START DATA FOR THE TASK

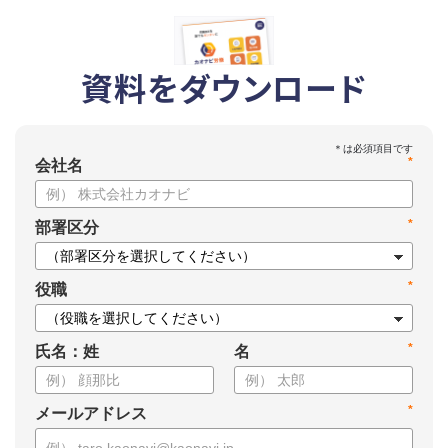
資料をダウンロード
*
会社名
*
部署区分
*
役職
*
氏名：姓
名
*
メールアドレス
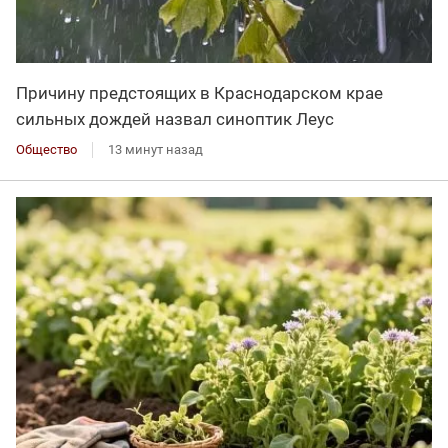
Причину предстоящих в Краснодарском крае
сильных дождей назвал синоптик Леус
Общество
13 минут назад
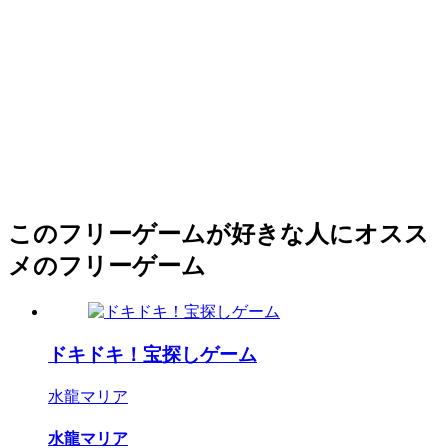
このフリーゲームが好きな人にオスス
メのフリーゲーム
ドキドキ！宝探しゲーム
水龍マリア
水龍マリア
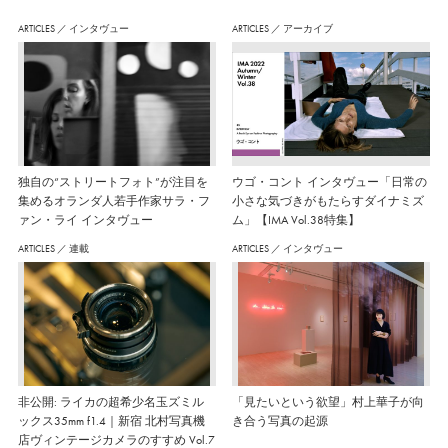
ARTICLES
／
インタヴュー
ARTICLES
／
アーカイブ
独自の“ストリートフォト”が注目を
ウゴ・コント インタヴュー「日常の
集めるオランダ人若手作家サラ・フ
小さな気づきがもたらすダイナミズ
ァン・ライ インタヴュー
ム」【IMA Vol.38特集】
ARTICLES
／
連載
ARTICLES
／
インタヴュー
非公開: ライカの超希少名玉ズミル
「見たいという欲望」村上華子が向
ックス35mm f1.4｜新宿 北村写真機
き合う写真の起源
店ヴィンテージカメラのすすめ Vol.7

END DATA FOR THE TASK
START DATA FOR THE TASK

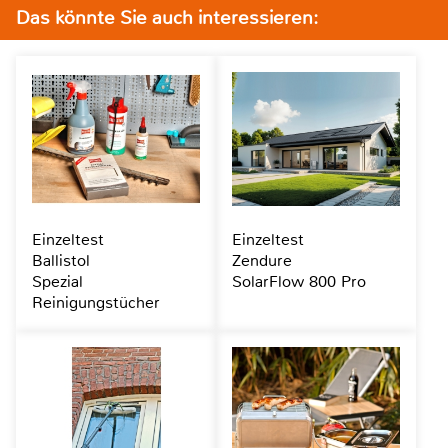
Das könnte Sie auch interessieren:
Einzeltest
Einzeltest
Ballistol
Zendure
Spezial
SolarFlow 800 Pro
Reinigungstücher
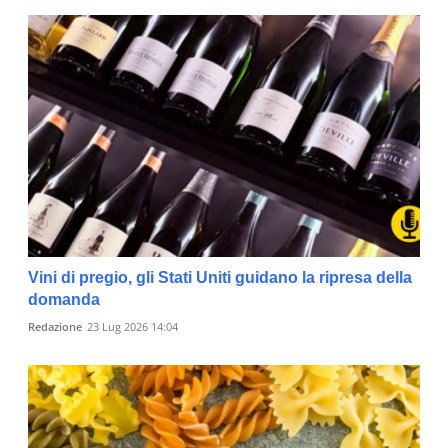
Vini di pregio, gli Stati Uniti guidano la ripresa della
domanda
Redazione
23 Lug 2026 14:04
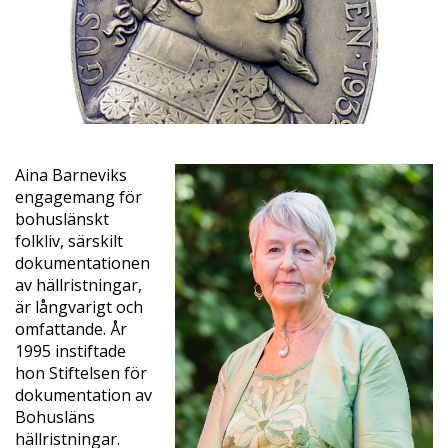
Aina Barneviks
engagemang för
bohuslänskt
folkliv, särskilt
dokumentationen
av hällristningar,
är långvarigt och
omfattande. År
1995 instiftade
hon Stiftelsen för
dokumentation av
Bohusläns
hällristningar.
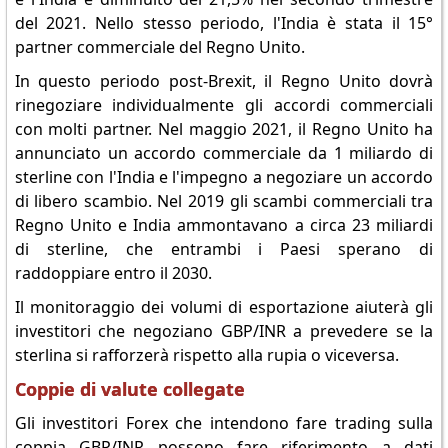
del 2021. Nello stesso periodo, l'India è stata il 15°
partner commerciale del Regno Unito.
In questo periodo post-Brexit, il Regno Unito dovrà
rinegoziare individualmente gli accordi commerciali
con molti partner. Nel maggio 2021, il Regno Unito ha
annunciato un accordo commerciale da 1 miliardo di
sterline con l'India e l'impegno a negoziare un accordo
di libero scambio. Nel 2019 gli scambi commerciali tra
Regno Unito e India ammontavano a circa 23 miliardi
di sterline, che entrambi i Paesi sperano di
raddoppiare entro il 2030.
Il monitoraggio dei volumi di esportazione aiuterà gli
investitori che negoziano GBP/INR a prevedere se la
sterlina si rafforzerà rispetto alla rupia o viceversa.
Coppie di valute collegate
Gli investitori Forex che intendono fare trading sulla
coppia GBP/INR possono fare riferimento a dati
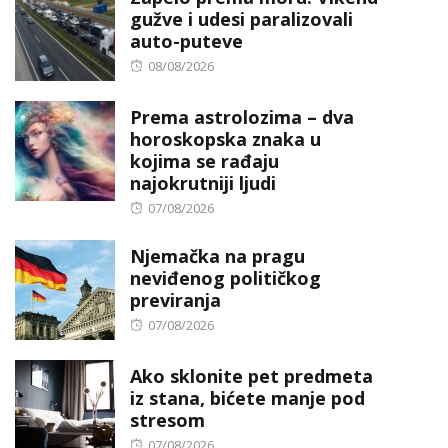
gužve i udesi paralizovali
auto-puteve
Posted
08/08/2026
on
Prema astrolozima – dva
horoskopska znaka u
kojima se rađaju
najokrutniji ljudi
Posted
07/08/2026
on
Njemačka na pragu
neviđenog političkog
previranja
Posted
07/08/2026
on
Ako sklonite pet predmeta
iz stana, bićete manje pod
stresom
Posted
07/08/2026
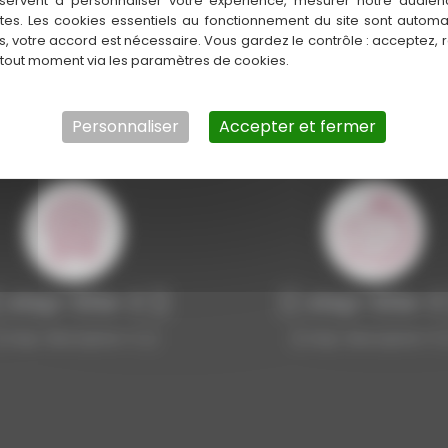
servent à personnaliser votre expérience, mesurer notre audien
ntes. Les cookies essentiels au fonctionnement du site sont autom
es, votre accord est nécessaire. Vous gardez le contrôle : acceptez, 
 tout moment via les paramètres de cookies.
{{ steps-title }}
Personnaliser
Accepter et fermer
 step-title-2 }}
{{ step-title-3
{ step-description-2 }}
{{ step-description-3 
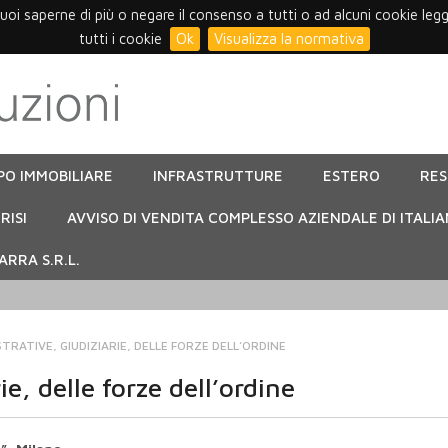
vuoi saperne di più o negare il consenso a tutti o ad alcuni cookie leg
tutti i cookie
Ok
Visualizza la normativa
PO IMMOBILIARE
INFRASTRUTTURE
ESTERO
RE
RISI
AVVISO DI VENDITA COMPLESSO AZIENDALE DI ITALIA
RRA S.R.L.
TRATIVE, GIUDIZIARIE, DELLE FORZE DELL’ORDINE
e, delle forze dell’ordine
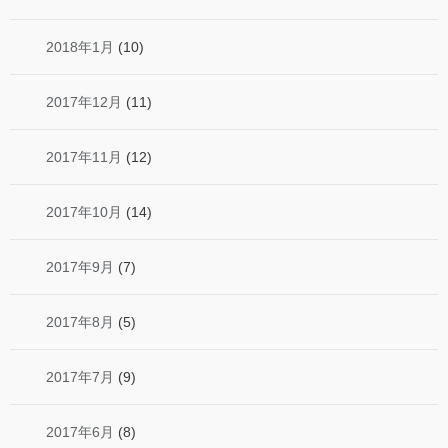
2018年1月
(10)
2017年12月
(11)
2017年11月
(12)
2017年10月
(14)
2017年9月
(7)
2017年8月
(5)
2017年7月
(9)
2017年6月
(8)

END DATA FOR THE TASK
START DATA FOR THE TASK

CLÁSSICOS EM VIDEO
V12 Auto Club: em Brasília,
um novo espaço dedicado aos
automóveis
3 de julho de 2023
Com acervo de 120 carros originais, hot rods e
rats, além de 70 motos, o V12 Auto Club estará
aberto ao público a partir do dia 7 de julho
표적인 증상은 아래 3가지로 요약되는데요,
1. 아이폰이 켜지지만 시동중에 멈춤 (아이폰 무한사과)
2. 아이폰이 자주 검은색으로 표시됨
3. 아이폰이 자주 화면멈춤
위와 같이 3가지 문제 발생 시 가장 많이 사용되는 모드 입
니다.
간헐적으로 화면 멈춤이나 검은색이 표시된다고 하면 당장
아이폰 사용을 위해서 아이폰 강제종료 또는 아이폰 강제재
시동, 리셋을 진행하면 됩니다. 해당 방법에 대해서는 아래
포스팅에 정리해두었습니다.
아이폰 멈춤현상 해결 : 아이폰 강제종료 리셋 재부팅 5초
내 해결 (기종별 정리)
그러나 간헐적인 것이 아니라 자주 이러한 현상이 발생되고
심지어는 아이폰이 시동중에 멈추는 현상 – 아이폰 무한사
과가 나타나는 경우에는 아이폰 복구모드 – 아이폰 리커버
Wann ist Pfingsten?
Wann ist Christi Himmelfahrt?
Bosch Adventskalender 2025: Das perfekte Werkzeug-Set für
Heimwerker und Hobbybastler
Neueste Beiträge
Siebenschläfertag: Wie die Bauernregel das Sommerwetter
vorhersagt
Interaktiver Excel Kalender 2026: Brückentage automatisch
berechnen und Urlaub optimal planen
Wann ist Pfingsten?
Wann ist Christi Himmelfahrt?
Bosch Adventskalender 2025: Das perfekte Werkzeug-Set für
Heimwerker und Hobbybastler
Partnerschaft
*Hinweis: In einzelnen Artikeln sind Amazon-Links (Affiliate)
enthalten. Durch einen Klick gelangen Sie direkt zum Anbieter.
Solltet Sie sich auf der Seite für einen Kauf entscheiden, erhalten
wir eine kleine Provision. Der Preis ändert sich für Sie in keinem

END DATA FOR THE TASK

INSTRUCTIONS TO FOLLOW - Within the material above, the line with "Interaktiver Excel Kalender" opens the range and the line with "wir eine kleine" closes it; reproduce that range word for word.

FINISHED TASK -
Interaktiver Excel Kalender 2026: Brückentage automatisch
berechnen und Urlaub optimal planen
Wann ist Pfingsten?
Wann ist Christi Himmelfahrt?
Bosch Adventskalender 2025: Das perfekte Werkzeug-Set für
Heimwerker und Hobbybastler
Partnerschaft
*Hinweis: In einzelnen Artikeln sind Amazon-Links (Affiliate)
enthalten. Durch einen Klick gelangen Sie direkt zum Anbieter.
Solltet Sie sich auf der Seite für einen Kauf entscheiden, erhalten
wir eine kleine Provision. Der Preis ändert sich für Sie in keinem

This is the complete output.